Reaching backcountry skiers at every moment of their journey is a challenge for Greene and other avalanche forecasters.
And this season, he’s going to get lots of practice with that messaging.
“You are going to see other things from us in addition to forecasts,” he said, mentioning more news releases, videos and social media campaigns “to amplify the message.”
The sketchy snowpack isn’t going to change anytime soon. The layer of sugary, faceted crystals near the ground is not going anywhere. New snow piled on top will make that weak layer a factor in avalanches for the rest of the season.
The last time Colorado snowpack looked like this was December 2011. The snow was slow to arrive that season. When the first big dumps of the winter fell in January, avalanche danger spiked. Four avalanches killed four people in four days in that January 2012 storm cycle, including two skiers inside ski area boundaries.
“It feels like 2011 in terms of the level of weakness in the underlying snowpack and the reactivity we are getting out of it,” Greene said.
Greene isn’t making any predictions about how this winter might unfold, but he said the likely scenarios he has sketched out “are not super attractive.

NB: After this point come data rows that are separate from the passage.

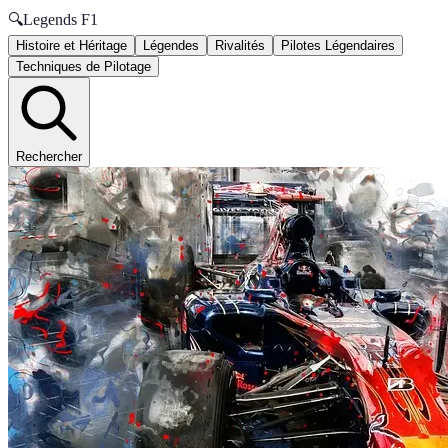
🔍
Legends F1
Histoire et Héritage
Légendes
Rivalités
Pilotes Légendaires
Techniques de Pilotage
Rechercher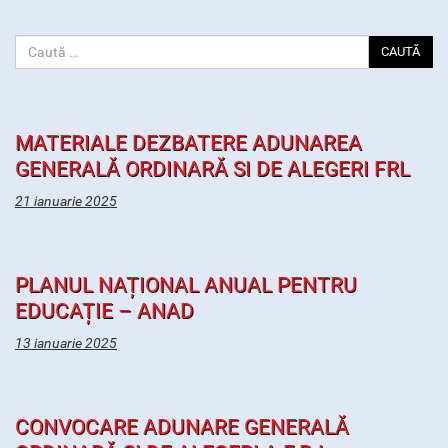
CAUTĂ
MATERIALE DEZBATERE ADUNAREA
GENERALĂ ORDINARĂ SI DE ALEGERI FRL
21 ianuarie 2025
PLANUL NAȚIONAL ANUAL PENTRU
EDUCAȚIE – ANAD
13 ianuarie 2025
CONVOCARE ADUNARE GENERALĂ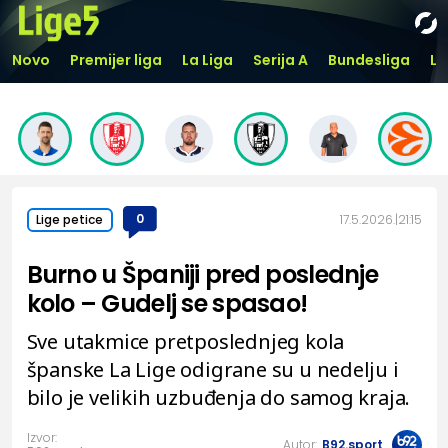
Novo
Premijer liga
La Liga
Serija A
Bundesliga
Li
0
17.5.2026.
21:15
Lige petice
Burno u Španiji pred poslednje
kolo – Gudelj se spasao!
Sve utakmice pretposlednjeg kola
španske La Lige odigrane su u nedelju i
bilo je velikih uzbuđenja do samog kraja.
Izvor:
Autor:
B92.sport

“That doesn’t mean there is not going to be good recreation, but everyone has to realize that this year is more sensitive than what you are used to,” Greene said. “I’m not trying to be doom-and-gloom. This is about sticking with the fundamentals and not being attached to particular outcomes.
“The stuff you have been doing for the last five years without incident, that needs to be reconsidered,” he said. “Think differently about that skin track or that snowmobile route. Pair the situation we are seeing this winter with your route choices.”